Required action:
Starting at the line with "Политике обработки персональных данных", copy each line through the last one below exactly as written, without any pictures.

Supplied information:
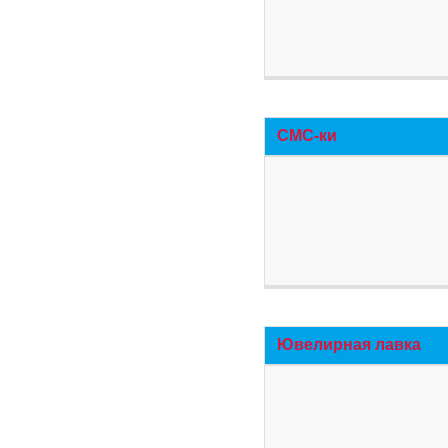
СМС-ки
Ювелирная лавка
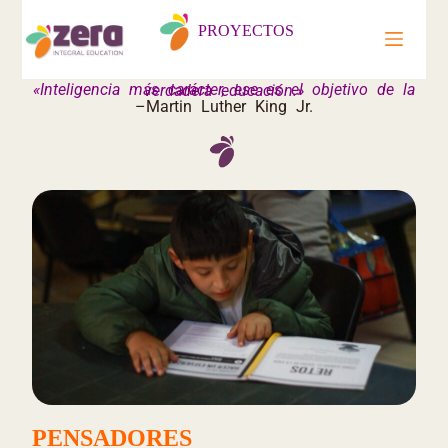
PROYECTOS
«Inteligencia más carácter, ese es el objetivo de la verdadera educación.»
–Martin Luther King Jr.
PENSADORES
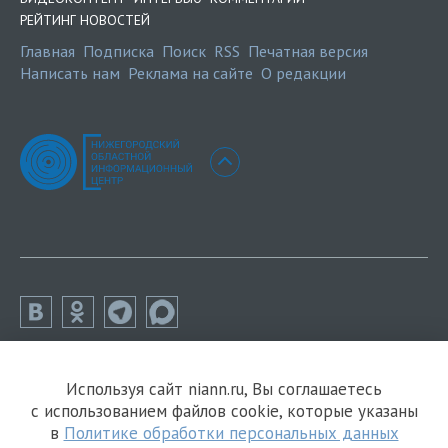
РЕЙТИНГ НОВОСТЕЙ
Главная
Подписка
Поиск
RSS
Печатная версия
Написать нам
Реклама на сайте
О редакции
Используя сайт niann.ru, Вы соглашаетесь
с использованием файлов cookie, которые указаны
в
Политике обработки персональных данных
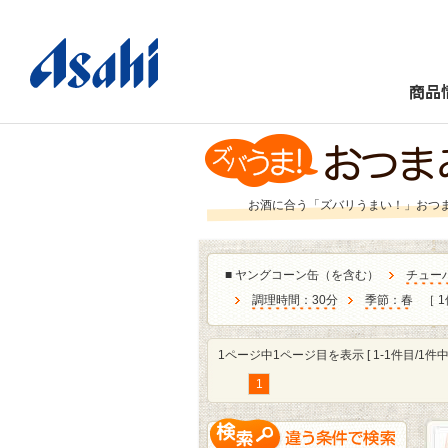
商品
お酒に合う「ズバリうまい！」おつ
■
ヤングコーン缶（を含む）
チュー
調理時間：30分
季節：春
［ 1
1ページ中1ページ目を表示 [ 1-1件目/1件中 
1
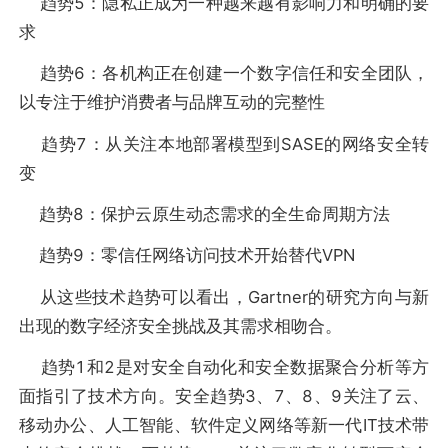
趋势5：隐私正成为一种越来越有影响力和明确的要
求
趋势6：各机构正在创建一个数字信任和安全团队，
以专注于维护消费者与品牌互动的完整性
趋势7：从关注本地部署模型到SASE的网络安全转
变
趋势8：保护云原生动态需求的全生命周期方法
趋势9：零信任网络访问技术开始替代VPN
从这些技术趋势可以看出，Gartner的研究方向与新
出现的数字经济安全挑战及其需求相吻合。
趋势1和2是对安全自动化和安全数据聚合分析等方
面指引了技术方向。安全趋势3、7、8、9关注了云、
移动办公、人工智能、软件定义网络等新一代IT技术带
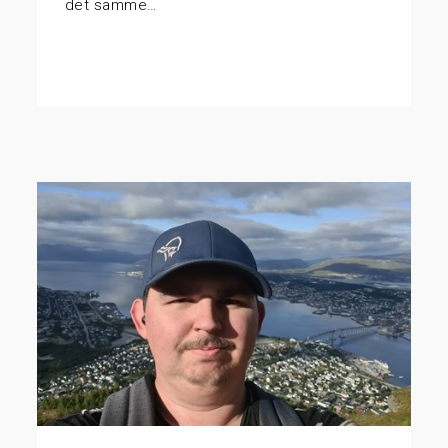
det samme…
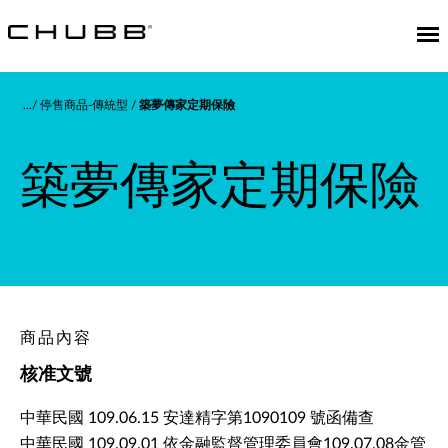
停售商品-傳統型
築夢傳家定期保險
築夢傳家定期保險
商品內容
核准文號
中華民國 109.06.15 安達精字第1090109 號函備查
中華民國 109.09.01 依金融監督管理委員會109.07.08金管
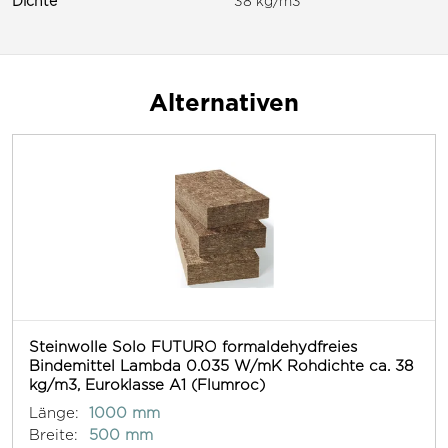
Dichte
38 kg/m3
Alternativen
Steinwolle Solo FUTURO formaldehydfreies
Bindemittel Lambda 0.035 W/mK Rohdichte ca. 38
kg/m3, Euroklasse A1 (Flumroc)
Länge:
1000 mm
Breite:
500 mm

Response box:
Политике обработки персональных данных
商品
お酒に合う「ズバリうまい！」おつ
■
ヤングコーン缶（を含む）
チュー
調理時間：30分
季節：春
［ 1
1ページ中1ページ目を表示 [ 1-1件目/1件中 
1
趋势5：隐私正成为一种越来越有影响力和明确的要
求
趋势6：各机构正在创建一个数字信任和安全团队，
以专注于维护消费者与品牌互动的完整性
趋势7：从关注本地部署模型到SASE的网络安全转
变
趋势8：保护云原生动态需求的全生命周期方法
趋势9：零信任网络访问技术开始替代VPN
从这些技术趋势可以看出，Gartner的研究方向与新
出现的数字经济安全挑战及其需求相吻合。
趋势1和2是对安全自动化和安全数据聚合分析等方
面指引了技术方向。安全趋势3、7、8、9关注了云、
移动办公、人工智能、软件定义网络等新一代IT技术带
det samme…
停售商品-傳統型
築夢傳家定期保險
築夢傳家定期保險
商品內容
核准文號
中華民國 109.06.15 安達精字第1090109 號函備查
中華民國 109.09.01 依金融監督管理委員會109.07.08金管
Dichte
38 kg/m3
Alternativen
Steinwolle Solo FUTURO formaldehydfreies
Bindemittel Lambda 0.035 W/mK Rohdichte ca. 38
kg/m3, Euroklasse A1 (Flumroc)
Länge:
1000 mm
Breite:
500 mm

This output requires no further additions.